For those of you that unwittingly suffered thru years of indoctrination in school instead of learning the actual history of how this country was formed and became the premier leader of the free world, here is one nugget of knowledge to redeem yourself with on the next history exam.  Study it well,  as the exam comes not at a time of your choosing.

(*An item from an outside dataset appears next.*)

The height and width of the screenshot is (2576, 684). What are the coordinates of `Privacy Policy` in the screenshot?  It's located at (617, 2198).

At sunrise on April 19th, 1775, at the eastern side of Lexington, Massachusetts, about 75 Lexington minutemen stepped out of Buckman Tavern to see over 200 British troops moving along the road.  The Lexington minutemen had been warned in advance of British troops making their way towards Concord.  These 200  British troops were the advance guard for the main body of about 500 soldiers.  When the two forces confronted each other, a British officer at the lead commanded the minutemen to lay down their arms and disperse.  The leader of the minutemen, realizing that his men were outnumbered 3 to 1, ordered his men to disperse.  And this is where all historical accounts start to get fuzzy.  Somebody, or somebodies, in all the milling around and confusion, was a little too nervous or was just a little trigger happy,  fired their musket.  Not clear if it was British troopers or minutemen or both, but in the havoc that followed, eight minutemen were killed and ten wounded while only one British soldier was injured.  The remaining minutemen fled into the surrounding area.    These then, were “the shot heard round the world”.  Within a week over  15,000 militiamen had the British forces retreating and surrounded them in  Boston.  These  men were  the beginnings of the Continental Army.

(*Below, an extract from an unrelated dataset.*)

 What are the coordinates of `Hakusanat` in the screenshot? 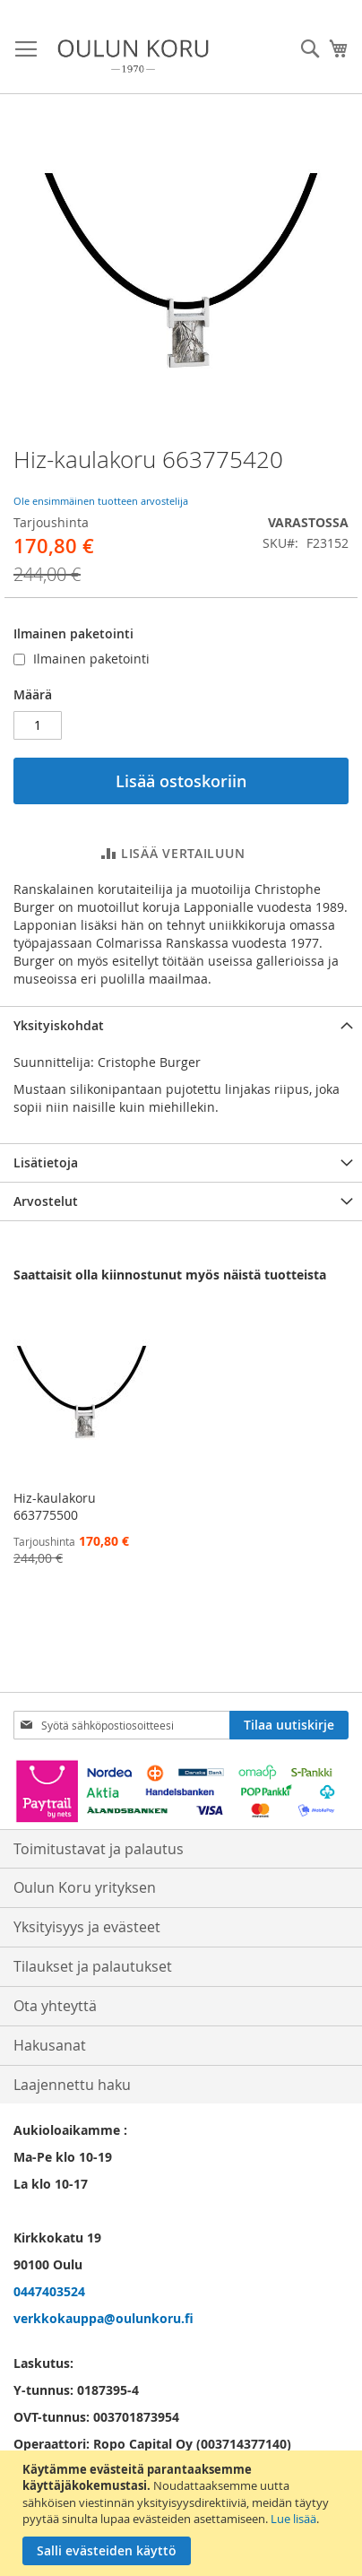 It's located at (49, 2045).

This story is of more than passing interest, as on April 19th, 2010, just outside Mount Vernon, Virginia, 75 men were assembled at Fort Hunt for the “Restore The Constitution” rally.  This has historical significance as being  the first armed, but peaceful, show of opposition to the out-of-control and hostile Obama administration.  Coverage of the event by many foreign news services, including Russia Today and al-Jezeera greatly eclipsed the local coverage in clarity and depth.  A local politician showed up with the local tv channel film crew, just to use the opportunity so say he “found the situation concerning”.  And one bright citizen brought a bright yellow sign that said “Tim McVeigh was not a hero!”.  Duh!  Have no idea where that came from.  It invites the rhetorical, “And?”, as if they might have something more meaningful and relevant to say.  Another protesters sign read “They’re not Patriots – they’re terrorists”. If all it takes is 75 armed men make you fearful for the safety of your little socialistic world and your messianic socialist leadership, then my job is done here.  Think of this picture as what you see in the  cell phone commercials, except there are a million of these guys in the background.  ” Can you hear me now?”

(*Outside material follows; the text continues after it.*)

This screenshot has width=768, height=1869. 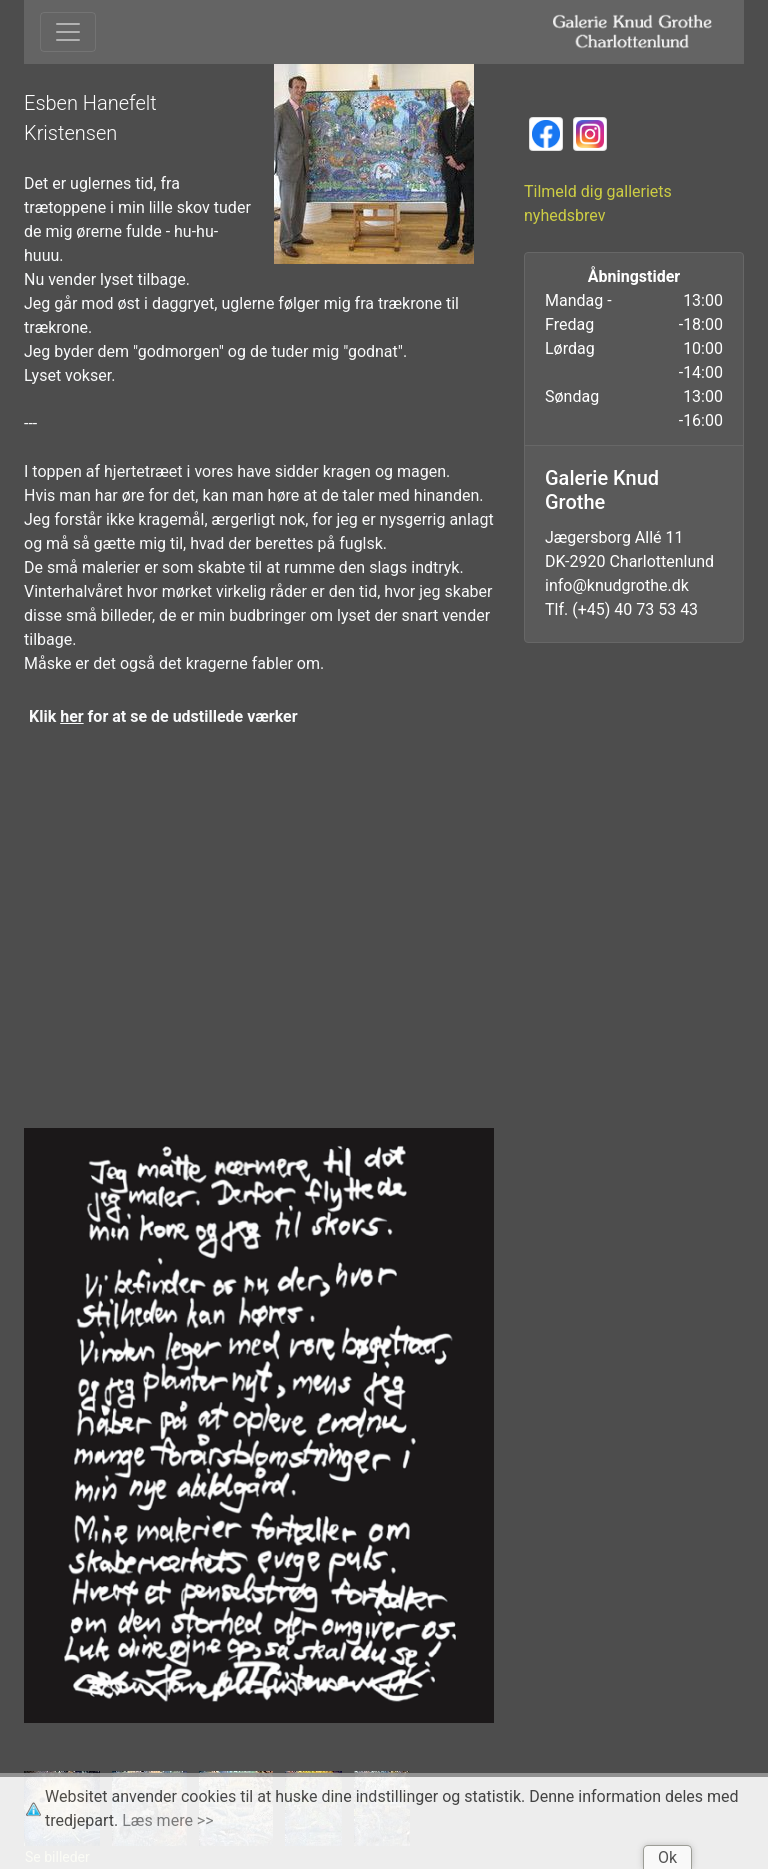 What do you see at coordinates (68, 32) in the screenshot?
I see `[Toggle navigation]` at bounding box center [68, 32].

And here’s my point.  A good third of the country doesn’t get the point of having an armed rally, just across the river from  the Capitol.  Probably never will.  Save your breath trying to explain it.  Another third of the country just doesn’t care.  Never will, no matter what the issue is.  But the last third –  they’re paying attention.  If something had gone terribly wrong on April 19th, and those 75 men were left to face the advance guard of today’s version of “the King’s men”,   do you think it would take a week for 15,000 men to join up and engage those forces as did the fledgling Continental Army?

Thought for the day:  Your Second Amendment rights is what guarantees your First Amendment rights as well as all the others.  Any right you’re afraid to exercise is not a right.